Metadata as Linked Data for Research Data Repositories




 “Every man has his own cosmology and who can say that his own is right.” said by Einstein. This is also true when we come to understand data semantics that one data may be different interpreted by different data creators, curators and re-users. Then, how do we build a better research data repository?

We start with the point made by Willis, C., Greenberg, J., & White, H. (2012) that the metadata of research data increases the access to and reuse of the data. And Stanford, Harvard, and Cornell believe the use of linked data technologies is a promising method to gather contextual information about research resources.
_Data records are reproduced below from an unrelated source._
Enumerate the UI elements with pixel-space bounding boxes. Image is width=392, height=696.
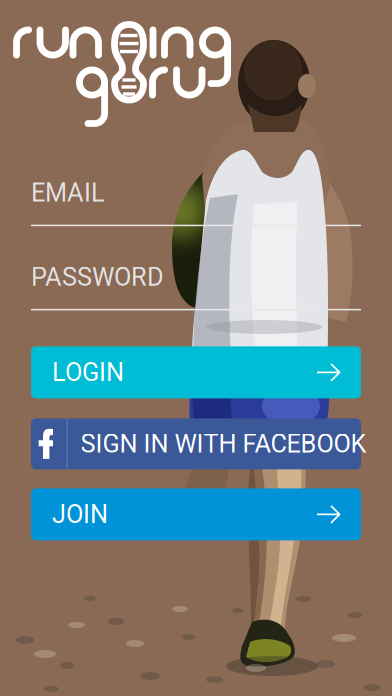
button[interactable]: JOIN	[31, 488, 361, 540]
staticText: PASSWORD	[31, 262, 164, 292]
button[interactable]: SIGN IN WITH FACEBOOK	[31, 418, 361, 469]
staticText: EMAIL	[31, 178, 105, 208]
button[interactable]: LOGIN	[31, 346, 361, 398]
staticText: JOIN	[52, 500, 108, 529]
staticText: LOGIN	[52, 358, 124, 387]
staticText: SIGN IN WITH FACEBOOK	[80, 429, 366, 459]
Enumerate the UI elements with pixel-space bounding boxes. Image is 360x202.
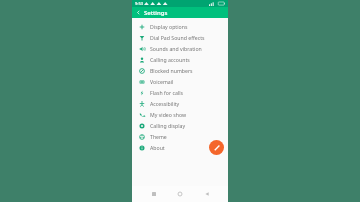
staticText: Accessibility — [150, 100, 180, 107]
button[interactable]: About — [132, 142, 228, 153]
button[interactable]: Home — [175, 189, 185, 199]
staticText: Flash for calls — [150, 89, 183, 96]
button[interactable]: Blocked numbers — [132, 65, 228, 76]
button[interactable]: Edit — [209, 140, 224, 155]
button[interactable]: Calling accounts — [132, 54, 228, 65]
button[interactable]: Calling display — [132, 120, 228, 131]
staticText: Calling display — [150, 122, 186, 129]
button[interactable]: Accessibility — [132, 98, 228, 109]
button[interactable]: Back — [202, 189, 212, 199]
button[interactable]: My video show — [132, 109, 228, 120]
staticText: Sounds and vibration — [150, 45, 202, 52]
staticText: My video show — [150, 111, 187, 118]
button[interactable]: Dial Pad Sound effects — [132, 32, 228, 43]
button[interactable]: Voicemail — [132, 76, 228, 87]
staticText: Blocked numbers — [150, 67, 193, 74]
staticText: Dial Pad Sound effects — [150, 34, 205, 41]
button[interactable]: Back — [134, 8, 143, 17]
staticText: 9:53 — [135, 1, 143, 6]
button[interactable]: Theme — [132, 131, 228, 142]
staticText: Theme — [150, 133, 167, 140]
button[interactable]: Flash for calls — [132, 87, 228, 98]
staticText: Settings — [144, 9, 168, 17]
staticText: Voicemail — [150, 78, 174, 85]
staticText: Calling accounts — [150, 56, 190, 63]
button[interactable]: Recent apps — [149, 189, 159, 199]
button[interactable]: Sounds and vibration — [132, 43, 228, 54]
staticText: About — [150, 144, 165, 151]
button[interactable]: Display options — [132, 21, 228, 32]
staticText: Display options — [150, 23, 188, 30]
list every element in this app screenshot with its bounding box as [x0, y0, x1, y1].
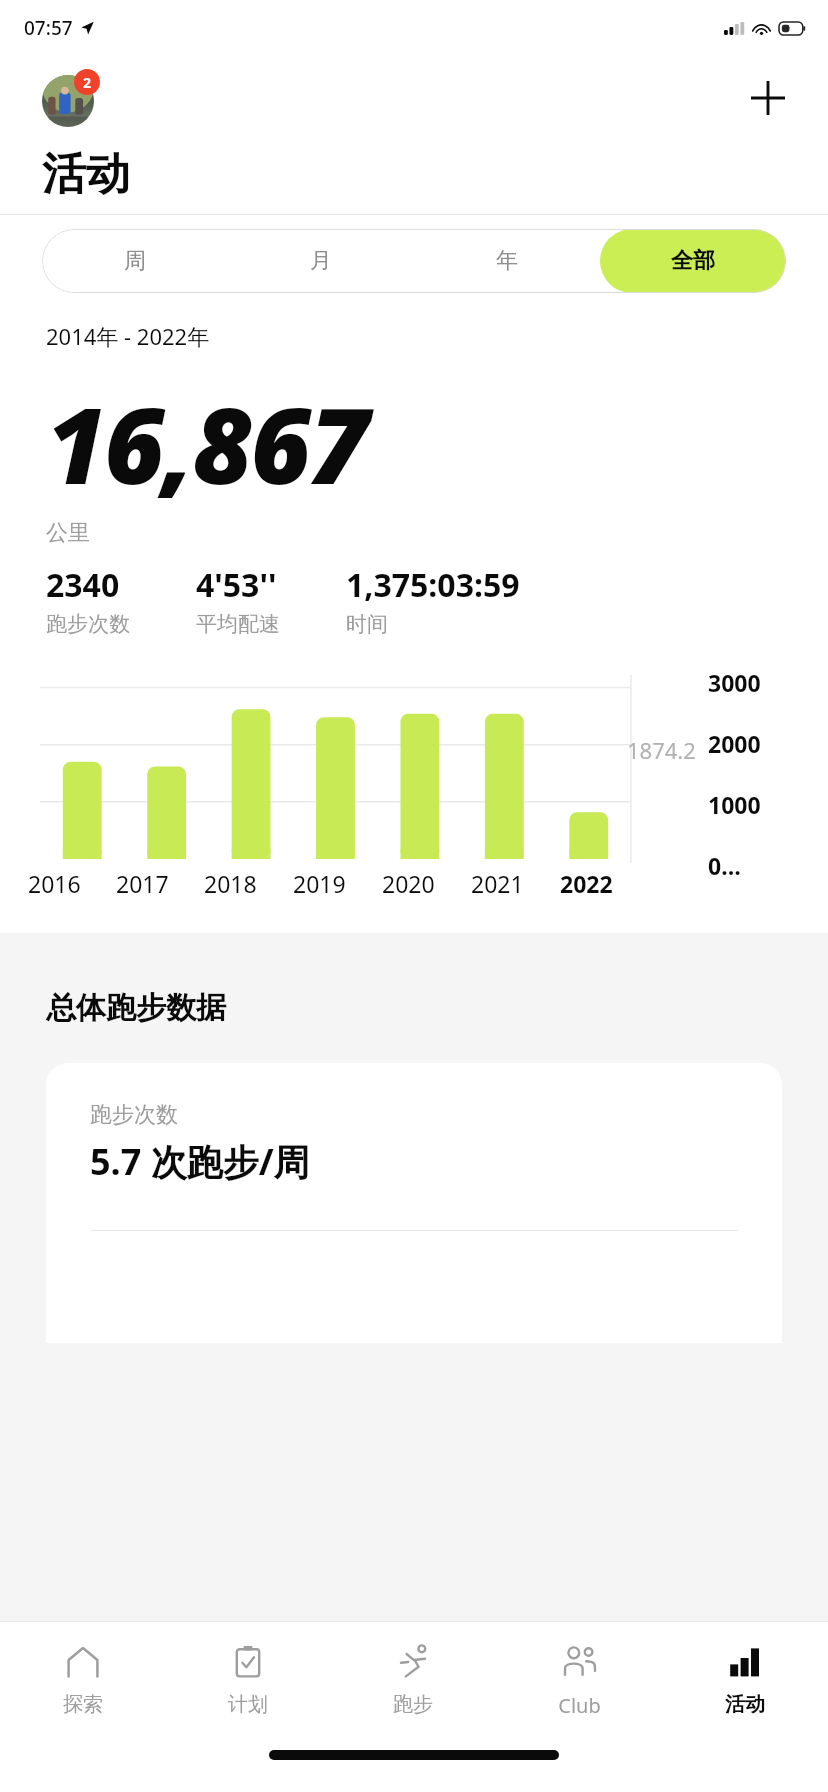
- staticText: 1,375:03:59: [346, 563, 520, 607]
- button[interactable]: 活动: [662, 1622, 828, 1744]
- staticText: 2017: [116, 868, 169, 899]
- staticText: 1000: [708, 789, 761, 820]
- staticText: 探索: [63, 1692, 103, 1717]
- staticText: 0…: [708, 850, 741, 881]
- staticText: 平均配速: [196, 611, 280, 637]
- staticText: 活动: [725, 1692, 765, 1717]
- button[interactable]: 月: [228, 229, 414, 293]
- staticText: 总体跑步数据: [46, 989, 226, 1027]
- staticText: 月: [310, 247, 332, 275]
- staticText: 2: [83, 73, 92, 92]
- staticText: 4'53'': [196, 563, 277, 607]
- staticText: 2000: [708, 728, 761, 759]
- staticText: 5.7 次跑步/周: [90, 1137, 310, 1186]
- staticText: 2340: [46, 563, 120, 607]
- staticText: 2022: [560, 868, 613, 899]
- staticText: 公里: [46, 519, 90, 547]
- button[interactable]: 周: [42, 229, 228, 293]
- staticText: 2019: [293, 868, 346, 899]
- staticText: 3000: [708, 667, 761, 698]
- staticText: 跑步次数: [46, 611, 130, 637]
- staticText: 活动: [42, 147, 130, 202]
- button[interactable]: 探索: [0, 1622, 165, 1744]
- staticText: 年: [496, 247, 518, 275]
- button[interactable]: 跑步: [330, 1622, 496, 1744]
- staticText: 16,867: [46, 373, 368, 515]
- button[interactable]: 年: [414, 229, 600, 293]
- button[interactable]: Club: [496, 1622, 662, 1744]
- staticText: 周: [124, 247, 146, 275]
- staticText: 2018: [204, 868, 257, 899]
- staticText: 跑步: [393, 1692, 433, 1717]
- button[interactable]: Profile: [42, 69, 100, 127]
- staticText: 2016: [28, 868, 81, 899]
- staticText: 2020: [382, 868, 435, 899]
- button[interactable]: 全部: [600, 229, 786, 293]
- button[interactable]: 计划: [165, 1622, 330, 1744]
- staticText: 07:57: [24, 15, 73, 41]
- staticText: 全部: [671, 247, 715, 275]
- button[interactable]: Add: [744, 74, 792, 122]
- staticText: 2021: [471, 868, 524, 899]
- staticText: Club: [558, 1692, 601, 1719]
- staticText: 2014年 - 2022年: [46, 321, 210, 351]
- staticText: 计划: [228, 1692, 268, 1717]
- staticText: 1874.2: [627, 735, 696, 765]
- staticText: 跑步次数: [90, 1101, 178, 1129]
- button[interactable]: 跑步次数: [46, 1063, 782, 1343]
- staticText: 时间: [346, 611, 388, 637]
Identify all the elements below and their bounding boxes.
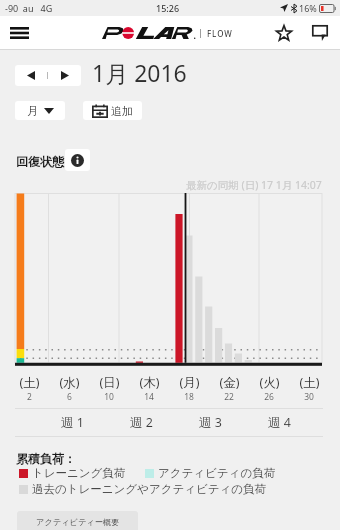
staticText: (火) (259, 374, 280, 391)
staticText: 22 (224, 391, 234, 403)
staticText: -90 au 4G (5, 2, 53, 14)
staticText: (月) (179, 374, 200, 391)
staticText: トレーニング負荷 (32, 466, 126, 480)
button[interactable]: Previous month (15, 65, 47, 86)
staticText: 1月 2016 (92, 57, 187, 88)
staticText: 回復状態 (16, 154, 64, 169)
staticText: 累積負荷： (16, 451, 76, 466)
staticText: (木) (139, 374, 160, 391)
staticText: 週 4 (268, 414, 291, 431)
button[interactable]: 追加 (83, 101, 142, 120)
button[interactable]: アクティビティー概要 (17, 511, 138, 530)
staticText: 2 (27, 391, 32, 403)
staticText: (水) (59, 374, 80, 391)
button[interactable]: Menu (4, 18, 34, 48)
staticText: (金) (219, 374, 240, 391)
button[interactable]: Messages (306, 19, 334, 47)
button[interactable]: 月 (15, 101, 65, 120)
staticText: 6 (67, 391, 72, 403)
staticText: (日) (99, 374, 120, 391)
staticText: 月 (27, 104, 38, 118)
staticText: 追加 (111, 104, 133, 118)
staticText: 週 2 (130, 414, 153, 431)
staticText: 18 (184, 391, 194, 403)
staticText: FLOW (207, 28, 233, 39)
button[interactable]: Info (65, 149, 90, 171)
staticText: 15:26 (156, 2, 180, 14)
staticText: 最新の同期 (日) 17 1月 14:07 (186, 178, 322, 192)
staticText: 26 (264, 391, 274, 403)
staticText: 週 3 (199, 414, 222, 431)
staticText: 過去のトレーニングやアクティビティの負荷 (32, 482, 267, 496)
button[interactable]: Next month (48, 65, 81, 86)
staticText: アクティビティの負荷 (158, 466, 276, 480)
staticText: 週 1 (61, 414, 84, 431)
staticText: 10 (104, 391, 114, 403)
staticText: (土) (19, 374, 40, 391)
staticText: 14 (144, 391, 154, 403)
staticText: (土) (299, 374, 320, 391)
button[interactable]: Favorites (270, 19, 298, 47)
staticText: アクティビティー概要 (36, 517, 120, 527)
staticText: 16% (299, 2, 317, 14)
staticText: 30 (304, 391, 314, 403)
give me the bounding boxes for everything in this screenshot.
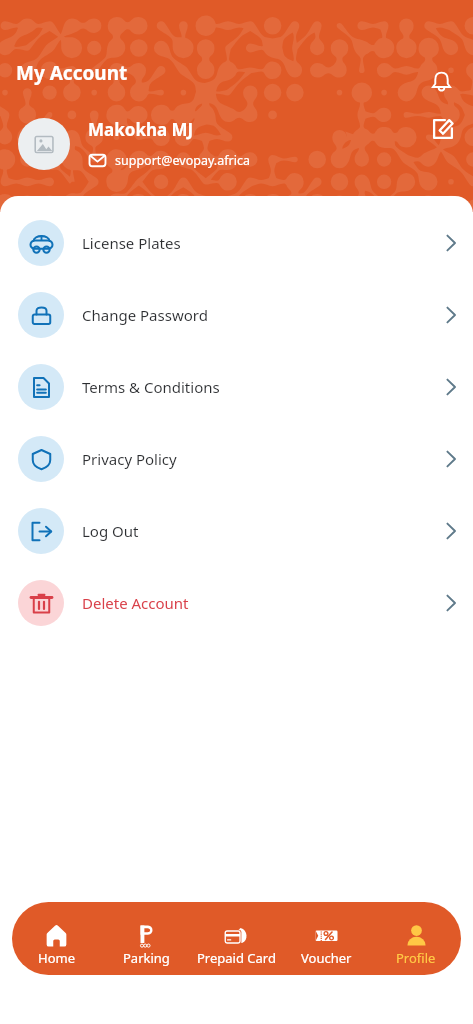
- button[interactable]: Privacy Policy: [0, 423, 473, 495]
- button[interactable]: Delete Account: [0, 567, 473, 639]
- staticText: Parking: [123, 949, 170, 967]
- button[interactable]: Profile: [371, 902, 461, 975]
- staticText: Profile: [396, 949, 436, 967]
- button[interactable]: Log Out: [0, 495, 473, 567]
- staticText: Terms & Conditions: [82, 377, 220, 397]
- staticText: support@evopay.africa: [115, 152, 250, 169]
- button[interactable]: License Plates: [0, 207, 473, 279]
- staticText: License Plates: [82, 233, 181, 253]
- button[interactable]: Terms & Conditions: [0, 351, 473, 423]
- button[interactable]: Change Password: [0, 279, 473, 351]
- staticText: Log Out: [82, 521, 139, 541]
- staticText: Delete Account: [82, 593, 189, 613]
- staticText: Change Password: [82, 305, 208, 325]
- staticText: Voucher: [301, 949, 352, 967]
- button[interactable]: Edit profile: [423, 109, 463, 149]
- staticText: Prepaid Card: [197, 949, 276, 967]
- staticText: Makokha MJ: [88, 118, 194, 141]
- button[interactable]: Parking: [101, 902, 191, 975]
- button[interactable]: Voucher: [281, 902, 371, 975]
- button[interactable]: Prepaid Card: [191, 902, 281, 975]
- button[interactable]: Home: [12, 902, 101, 975]
- staticText: My Account: [16, 60, 128, 86]
- staticText: Home: [38, 949, 75, 967]
- staticText: Privacy Policy: [82, 449, 177, 469]
- button[interactable]: Notifications: [421, 61, 461, 101]
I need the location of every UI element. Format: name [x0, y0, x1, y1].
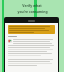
button[interactable] — [8, 25, 55, 34]
button[interactable]: Source app icon — [4, 17, 59, 72]
button[interactable]: Verify what — [5, 3, 59, 14]
staticText: you're consuming — [17, 9, 48, 14]
button[interactable]: Source app icon — [8, 39, 12, 43]
staticText: Verify what — [22, 3, 42, 8]
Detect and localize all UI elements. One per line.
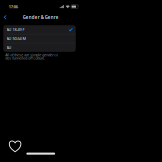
staticText: AU — [7, 45, 12, 50]
button[interactable]: AU 18-49 F — [3, 25, 76, 34]
staticText: AU 50-64 M — [7, 36, 26, 41]
button[interactable]: Back — [0, 13, 9, 22]
staticText: des funnelled off culture. — [5, 56, 45, 60]
staticText: 17:06 — [9, 4, 18, 9]
staticText: Gender & Genre — [23, 14, 59, 20]
staticText: All of these are simple gender co — [5, 52, 58, 57]
button[interactable]: Favourite — [0, 136, 25, 152]
button[interactable]: AU 50-64 M — [3, 34, 76, 43]
staticText: AU 18-49 F — [7, 27, 25, 32]
button[interactable]: AU — [3, 43, 76, 52]
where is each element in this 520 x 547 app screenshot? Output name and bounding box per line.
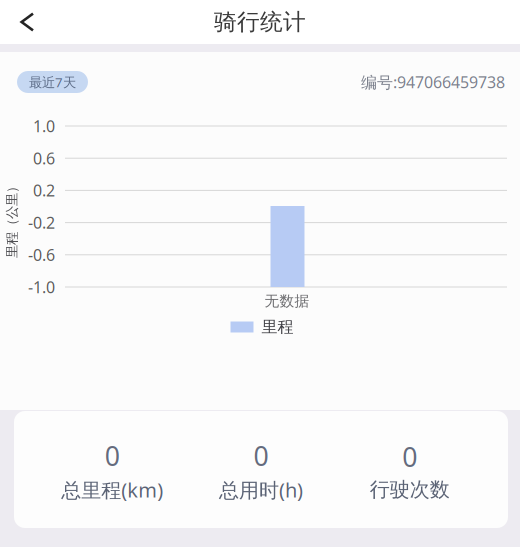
staticText: 0 — [254, 438, 268, 473]
staticText: -0.2 — [28, 212, 55, 233]
staticText: -1.0 — [28, 276, 55, 298]
staticText: 0.2 — [33, 180, 55, 201]
staticText: 行驶次数 — [370, 477, 450, 502]
staticText: 总里程(km) — [61, 476, 163, 503]
staticText: 最近7天 — [29, 73, 76, 91]
button[interactable]: 最近7天 — [17, 71, 88, 93]
staticText: 0 — [105, 438, 120, 473]
staticText: 1.0 — [33, 115, 55, 137]
staticText: 骑行统计 — [214, 8, 306, 36]
staticText: 无数据 — [264, 292, 310, 310]
staticText: 里程（公里） — [0, 211, 51, 227]
staticText: -0.6 — [28, 244, 55, 265]
staticText: 0.6 — [33, 148, 55, 169]
button[interactable]: Back — [0, 2, 49, 42]
staticText: 0 — [402, 439, 417, 474]
staticText: 总用时(h) — [219, 476, 303, 503]
staticText: 编号:947066459738 — [361, 71, 505, 93]
staticText: 里程 — [262, 317, 294, 337]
To look for inspiration tools that can meet the urgent needs of innovative solutions providing feature-rich services for helping data publishing such as visualization, validation & reuse in different applications by research repositories (Assante, et.al, 2016), the CKAN (Comprehensive Knowledge Archive Network) as a major solution that makes linked metadata available, citable, and validated becomes our first choice. 


PDF / PNG
Our current result of this research at data.odw.tw include:

1. An Use Case for Curation, Publication & Reuse of Metadata as Linked Data.
  • 843,309 CC licensed metadata records of 14 domains reused from the Union Catalog of Digital Archives Taiwan.
  • 44,806,400 triples (Linked Data) encoded with Dublin Core 15 Elements and Provenance Information.
  • 25,913,304 triples from 832,803 records semantically refined with spatial & temporal normalization, mapping, and linking with domain knowledges (external vocabularies, ontologies. and knowledges bases).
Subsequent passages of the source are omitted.